The primary issue is not whether machine-learning-style training is used, but whether the reconstruction evaluation framework provides sufficiently robust evidence of generalization and avoids overly optimistic estimates arising from strong spatial and temporal autocorrelation.
The current evaluation still appears to rely primarily on reconstruction performance at observed locations rather than demonstrating reconstruction under realistic missing-data structures. While this may follow common DINEOF practice, adherence to previous practice alone does not necessarily demonstrate methodological robustness.

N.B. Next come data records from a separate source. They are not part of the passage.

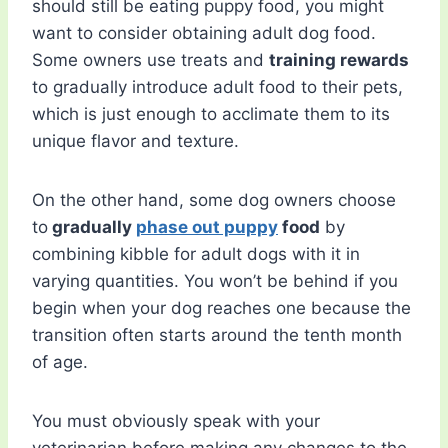
should still be eating puppy food, you might
want to consider obtaining adult dog food.
Some owners use treats and
training rewards
to gradually introduce adult food to their pets,
which is just enough to acclimate them to its
unique flavor and texture.
On the other hand, some dog owners choose
to
gradually
phase out puppy
food
by
combining kibble for adult dogs with it in
varying quantities. You won’t be behind if you
begin when your dog reaches one because the
transition often starts around the tenth month
of age.
You must obviously speak with your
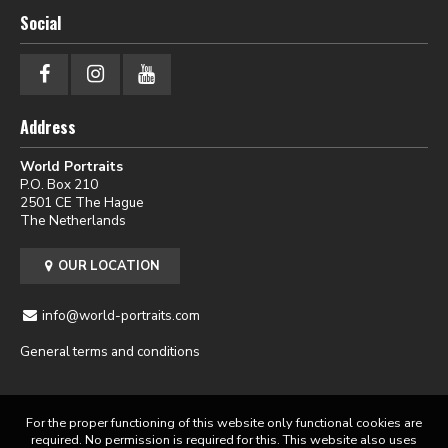
Social
Address
World Portraits
P.O. Box 210
2501 CE The Hague
The Netherlands
OUR LOCATION
info@world-portraits.com
General terms and conditions
For the proper functioning of this website only functional cookies are
required. No permission is required for this. This website also uses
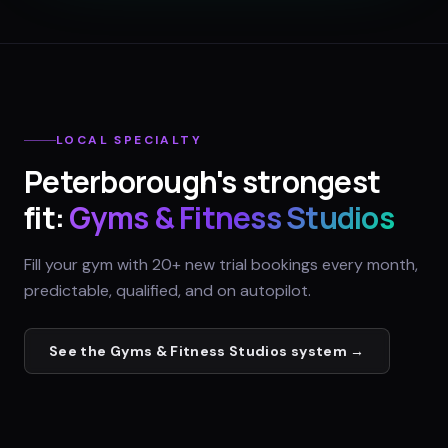
LOCAL SPECIALTY
Peterborough
's strongest
fit:
Gyms & Fitness Studios
Fill your gym with 20+ new trial bookings every month,
predictable, qualified, and on autopilot.
See the
Gyms & Fitness Studios
system →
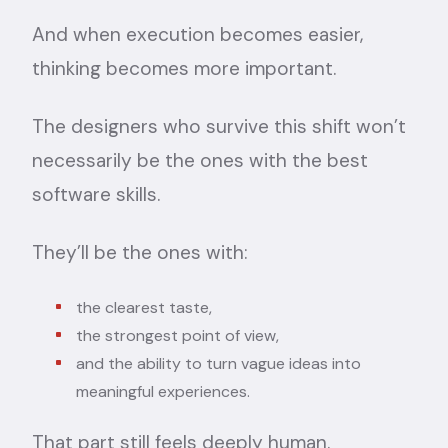
And when execution becomes easier,
thinking becomes more important.
The designers who survive this shift won’t
necessarily be the ones with the best
software skills.
They’ll be the ones with:
the clearest taste,
the strongest point of view,
and the ability to turn vague ideas into
meaningful experiences.
That part still feels deeply human.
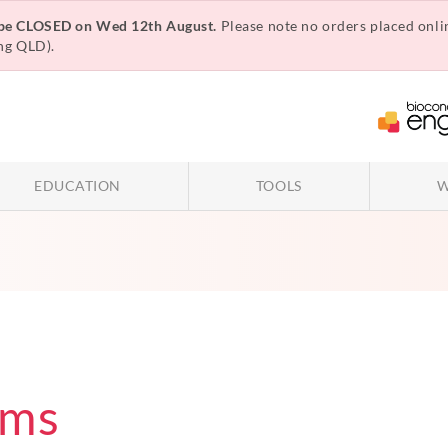
 be CLOSED on Wed 12th August.
Please note no orders placed onli
ng QLD).
EDUCATION
TOOLS
W
rms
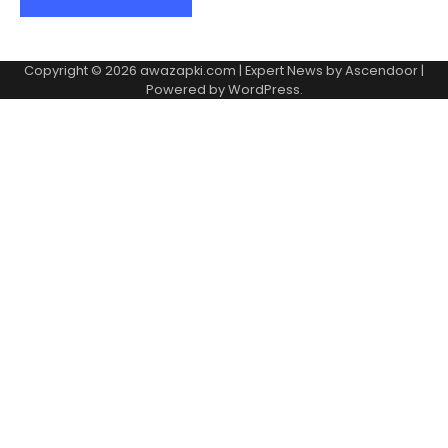
Copyright © 2026
awazapki.com
| Expert News by
Ascendoor
|
Powered by
WordPress
.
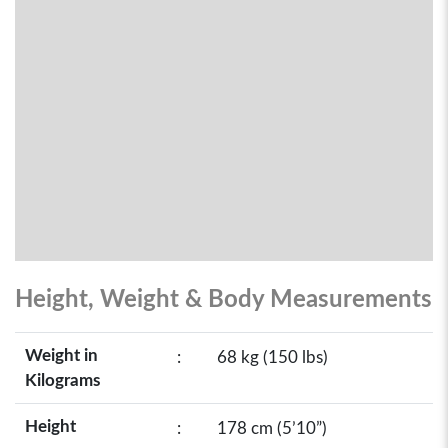
Height, Weight & Body Measurements
Weight in
:
68 kg (150 lbs)
Kilograms
Height
:
178 cm (5’10”)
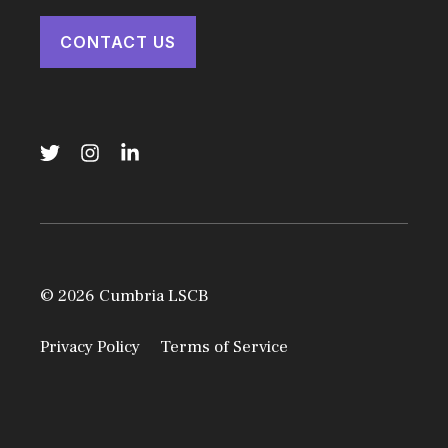
CONTACT US
© 2026 Cumbria LSCB
Privacy Policy
Terms of Service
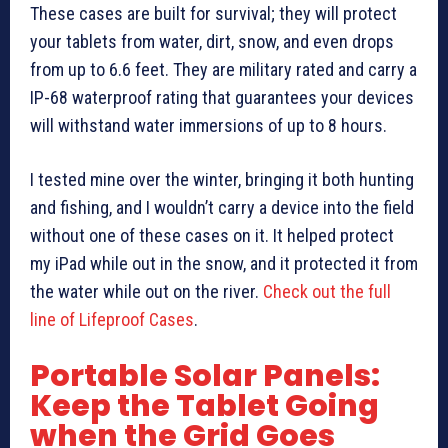
These cases are built for survival; they will protect
your tablets from water, dirt, snow, and even drops
from up to 6.6 feet. They are military rated and carry a
IP-68 waterproof rating that guarantees your devices
will withstand water immersions of up to 8 hours.
I tested mine over the winter, bringing it both hunting
and fishing, and I wouldn’t carry a device into the field
without one of these cases on it. It helped protect
my iPad while out in the snow, and it protected it from
the water while out on the river.
Check out the full
line of Lifeproof Cases
.
Portable Solar Panels:
Keep the Tablet Going
when the Grid Goes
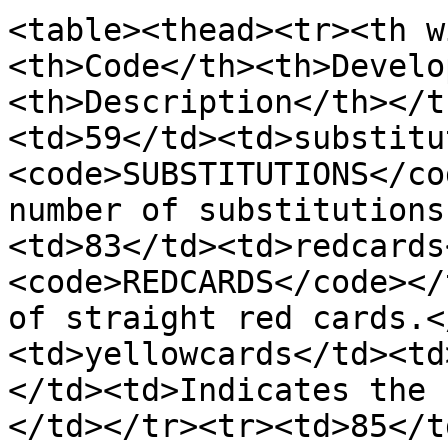
<table><thead><tr><th w
<th>Code</th><th>Develo
<th>Description</th></t
<td>59</td><td>substitu
<code>SUBSTITUTIONS</co
number of substitutions
<td>83</td><td>redcards
<code>REDCARDS</code></
of straight red cards.<
<td>yellowcards</td><td
</td><td>Indicates the 
</td></tr><tr><td>85</t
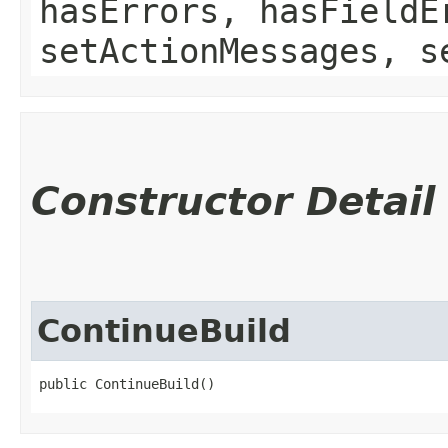
hasErrors, hasFieldE
setActionMessages, s
Constructor Detail
ContinueBuild
public ContinueBuild()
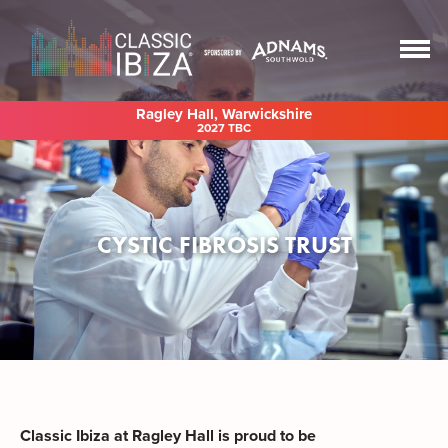
Ragley Hall, Warwickshire
2027 TBC
CYSTIC FIBROSIS TRUST
Classic Ibiza at Ragley Hall is proud to be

The manuscript would be significantly strengthened through additional validation experiments using more realistic missing-data scenarios, such as:
- contiguous spatial masking,
- withheld scenes or temporal holdouts,
- cloud-like masking structures,
- block-based validation approaches.
At minimum, the limitations of the current validation framework should be discussed more explicitly.
- Claims regarding low-correlation performance remain stronger than the evidence currently supports
The authors clarify that correlations were calculated across the entire input tensor and report relatively weak correlations involving SSW. However, the conclusion that T-DINEOF performs better in low-correlation situations still appears stronger than the presented evidence justifies.
The current evidence is primarily based on a single dataset and a single low-correlation variable rather than multiple independent cases or systematically varying correlation regimes.
Therefore, either:
- stronger supporting analyses should be provided, or
- the conclusions regarding low-correlation performance should be moderated.
Currently, the results support improved performance for the presented dataset but do not yet convincingly demonstrate broader behavior under low-correlation conditions.
- Physical realism is improved but still only partially demonstrated
The addition of gradient maps represents a meaningful improvement and partially addresses previous concerns regarding physical interpretation.
However, gradient magnitude alone does not fully establish that reconstructed fields preserve oceanographically meaningful structures.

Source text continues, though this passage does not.